Corporate goals to achieve "zero waste" or "zero accidents" are nothing new. What is new of late is the steady stream of corporate operating sites announcing that they are able to come very close, indeed, to reaching such goals.

It's not just the fruit of the latest management consulting fad, nor is it a numbers game. The zero waste goal is actually achievable, can save real money, year after year, and lightens the load for over-worked front line employees. Another driver is the Wal-Mart effect. 'If Wal-Mart can cut packaging waste X percent, so can we.'

With packaging in particular, it may be possible to generate a waste reduction ripple that goes all the way up the supply chain, so that suppliers at even the resource extraction level are pushed to become less wasteful.

In the best of outcomes, cardboard shifts to returnable, re-usable crates over the entire supply chain. In the least favorable outcome, the biggest downstream customers simply make their immediate suppliers own the waste disposal problem.

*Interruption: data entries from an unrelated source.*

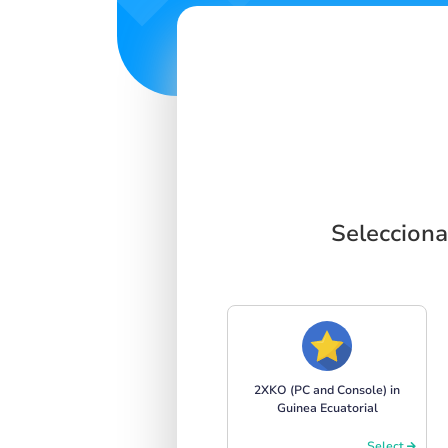
Selecciona
2XKO (PC and Console) in
Guinea Ecuatorial
Select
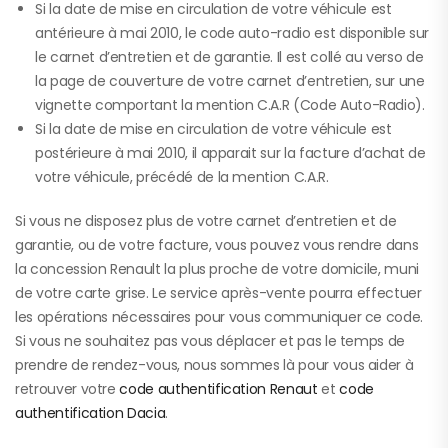
Si la date de mise en circulation de votre véhicule est
antérieure à mai 2010, le code auto-radio est disponible sur
le carnet d’entretien et de garantie. Il est collé au verso de
la page de couverture de votre carnet d’entretien, sur une
vignette comportant la mention C.A.R (Code Auto-Radio).
Si la date de mise en circulation de votre véhicule est
postérieure à mai 2010, il apparait sur la facture d’achat de
votre véhicule, précédé de la mention C.A.R.
Si vous ne disposez plus de votre carnet d’entretien et de
garantie, ou de votre facture, vous pouvez vous rendre dans
la concession Renault la plus proche de votre domicile, muni
de votre carte grise. Le service après-vente pourra effectuer
les opérations nécessaires pour vous communiquer ce code.
Si vous ne souhaitez pas vous déplacer et pas le temps de
prendre de rendez-vous, nous sommes là pour vous aider à
retrouver votre
code authentification Renaut
et
code
authentification Dacia
.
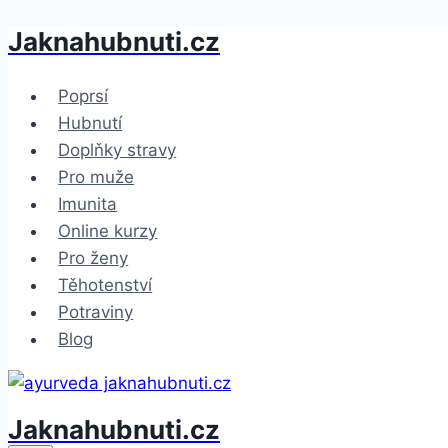
Jaknahubnuti.cz
Přeskočit
na
obsah
Poprsí
Hubnutí
Doplňky stravy
Pro muže
Imunita
Online kurzy
Pro ženy
Těhotenství
Potraviny
Blog
Jaknahubnuti.cz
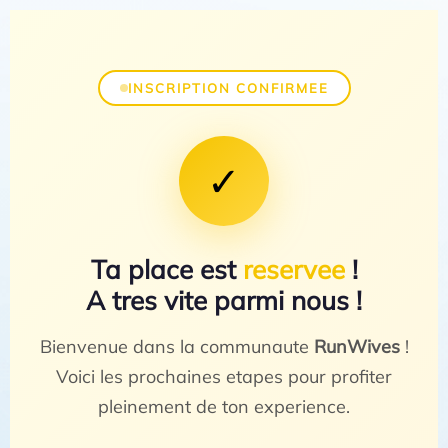
INSCRIPTION CONFIRMEE
✓
Ta place est
reservee
!
A tres vite parmi nous !
Bienvenue dans la communaute
RunWives
!
Voici les prochaines etapes pour profiter
pleinement de ton experience.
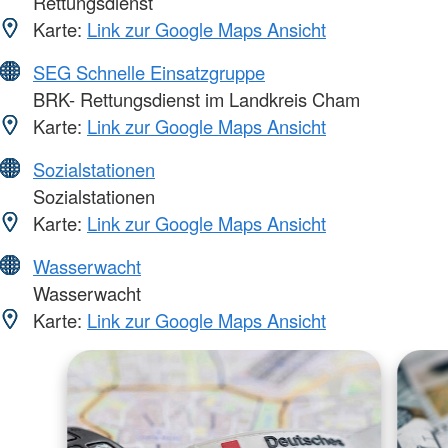
Rettungsdienst
Karte:
Link zur Google Maps Ansicht
SEG Schnelle Einsatzgruppe
BRK- Rettungsdienst im Landkreis Cham
Karte:
Link zur Google Maps Ansicht
Sozialstationen
Sozialstationen
Karte:
Link zur Google Maps Ansicht
Wasserwacht
Wasserwacht
Karte:
Link zur Google Maps Ansicht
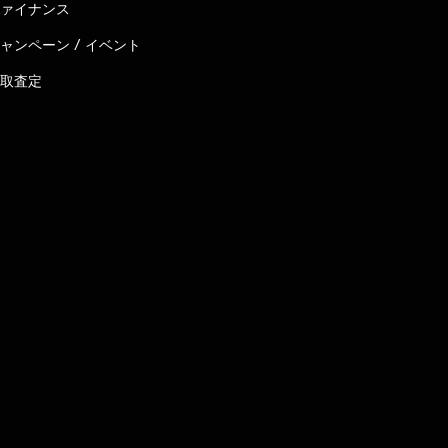
ァイナンス
ャンペーン / イベント
取査定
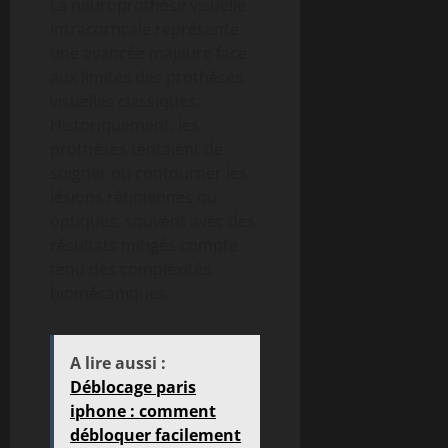
La neuroprothèse visuelle
intracorticale représente
une avancée majeure face
aux limites des prothèses
visuelles classiques.
Historiquement, les
prothèses tentaient de
soigner ou contourner les
lésions rétiniennes ou
optiques, souvent avec des
résultats mitigés compte
tenu des complexités
biomécaniques.
A lire aussi :
Déblocage paris
iphone : comment
débloquer facilement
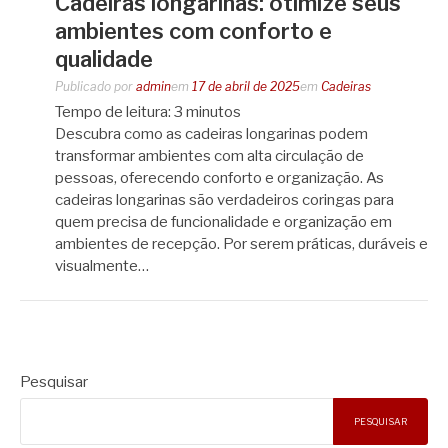
Cadeiras longarinas: otimize seus
ambientes com conforto e
qualidade
Publicado por
admin
em
17 de abril de 2025
em
Cadeiras
Tempo de leitura:
3
minutos
Descubra como as cadeiras longarinas podem
transformar ambientes com alta circulação de
pessoas, oferecendo conforto e organização. As
cadeiras longarinas são verdadeiros coringas para
quem precisa de funcionalidade e organização em
ambientes de recepção. Por serem práticas, duráveis e
visualmente…
Pesquisar
PESQUISAR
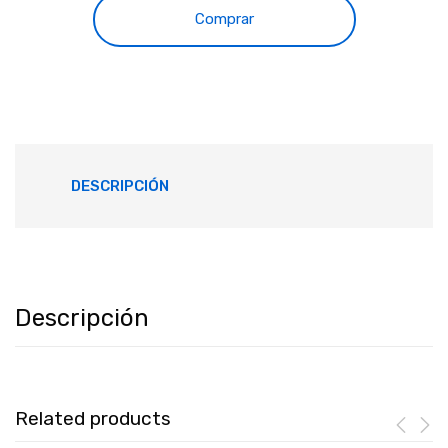
Comprar
DESCRIPCIÓN
Descripción
Related products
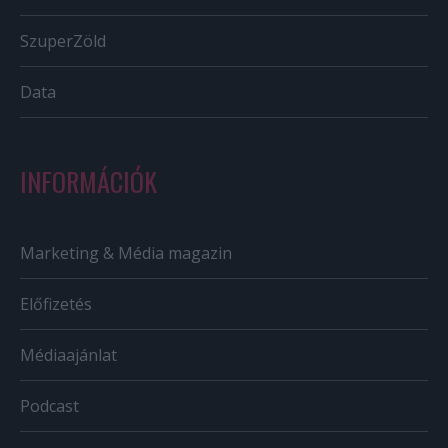
SzuperZöld
Data
INFORMÁCIÓK
Marketing & Média magazin
Előfizetés
Médiaajánlat
Podcast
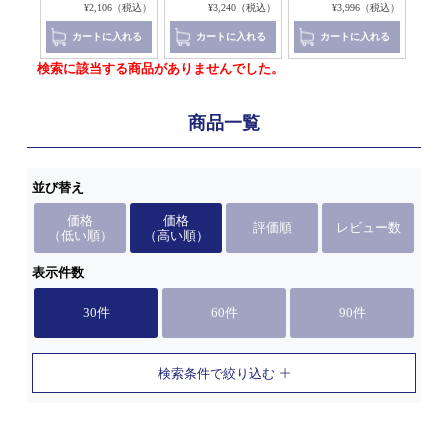
8（税込）
¥2,106（税込）
¥3,240（税込）
¥3,996（税込）
れる
カートに入れる
カートに入れる
カートに入れる
検索に該当する商品がありませんでした。
商品一覧
並び替え
価格
価格
評価順
レビュー数
（低い順）
（高い順）
表示件数
30件
60件
90件
検索条件で絞り込む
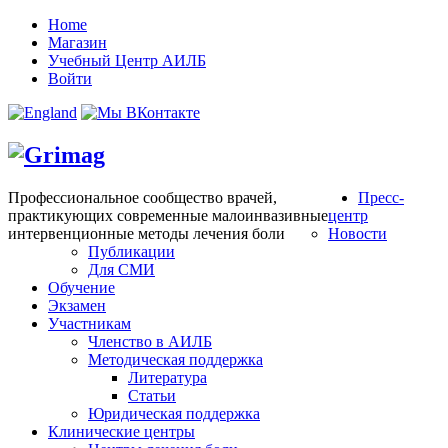
Home
Магазин
Учебный Центр АИЛБ
Войти
Профессиональное сообщество врачей,
Пресс-
практикующих современные малоинвазивные
центр
интервенционные методы лечения боли
Новости
Публикации
Для СМИ
Обучение
Экзамен
Участникам
Членство в АИЛБ
Методическая поддержка
Литература
Статьи
Юридическая поддержка
Клинические центры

As with the recent report of a US Subaru plant that has hit the 99.8% recycle/reuse rate, there can be rather severe carbon footprint limits imposed by the global economy.

Subaru's giant assembly plant here is on track to produce 180,000 cars this year. Yet the automaker pledges that virtually none of the waste generated from its eye-popping output will wind up in a dump.

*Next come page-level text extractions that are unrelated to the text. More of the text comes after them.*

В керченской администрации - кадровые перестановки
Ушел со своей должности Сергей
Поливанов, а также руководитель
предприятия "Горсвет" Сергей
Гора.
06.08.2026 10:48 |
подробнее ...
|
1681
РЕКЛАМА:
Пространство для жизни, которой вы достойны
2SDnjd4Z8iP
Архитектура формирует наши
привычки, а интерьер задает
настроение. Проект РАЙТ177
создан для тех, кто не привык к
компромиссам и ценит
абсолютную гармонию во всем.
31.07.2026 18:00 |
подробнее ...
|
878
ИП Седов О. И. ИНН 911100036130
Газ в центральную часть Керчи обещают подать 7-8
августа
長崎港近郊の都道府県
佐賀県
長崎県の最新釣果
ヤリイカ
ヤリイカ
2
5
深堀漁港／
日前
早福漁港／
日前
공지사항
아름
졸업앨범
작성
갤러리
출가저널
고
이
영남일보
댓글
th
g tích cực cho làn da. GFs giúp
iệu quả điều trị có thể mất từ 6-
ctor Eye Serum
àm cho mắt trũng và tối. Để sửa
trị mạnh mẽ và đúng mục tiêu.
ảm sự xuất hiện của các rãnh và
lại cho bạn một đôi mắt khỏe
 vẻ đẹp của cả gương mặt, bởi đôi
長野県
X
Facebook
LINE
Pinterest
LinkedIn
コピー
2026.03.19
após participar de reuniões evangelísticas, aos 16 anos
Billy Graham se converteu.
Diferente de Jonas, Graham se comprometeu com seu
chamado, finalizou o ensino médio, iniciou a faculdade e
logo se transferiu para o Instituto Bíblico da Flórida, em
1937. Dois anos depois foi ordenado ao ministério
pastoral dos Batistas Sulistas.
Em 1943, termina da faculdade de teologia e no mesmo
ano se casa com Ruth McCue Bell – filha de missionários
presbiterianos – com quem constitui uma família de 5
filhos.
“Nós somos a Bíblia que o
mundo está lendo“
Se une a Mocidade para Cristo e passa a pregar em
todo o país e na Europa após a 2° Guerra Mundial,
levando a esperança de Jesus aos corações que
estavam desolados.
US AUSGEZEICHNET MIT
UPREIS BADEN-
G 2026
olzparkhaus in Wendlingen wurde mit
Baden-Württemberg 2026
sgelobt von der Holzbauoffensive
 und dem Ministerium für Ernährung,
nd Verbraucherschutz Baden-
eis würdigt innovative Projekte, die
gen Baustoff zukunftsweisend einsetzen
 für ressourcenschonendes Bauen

Copper-laden slag left over from welding is collected and shipped to Spain for recycling. Styrofoam forms encasing delicate engine parts are returned to Japan for the next round of deliveries. Even small protective plastic caps are collected in bins to be melted down to make something else.

The fact that 5% of the cited reduction comes from waste to energy conversion (a.k.a. incineration) also has its value limitations when carbon emissions become a top ranked metric.

The point is - and we're directing this at USA Today more than Subaru America - if you're going to call a company green, you have to tell us what the criteria are, what's on the scorecard. Solid waste and emission reductions are very different, yet very interdependent goals, which means a balanced scorecard is of the essence.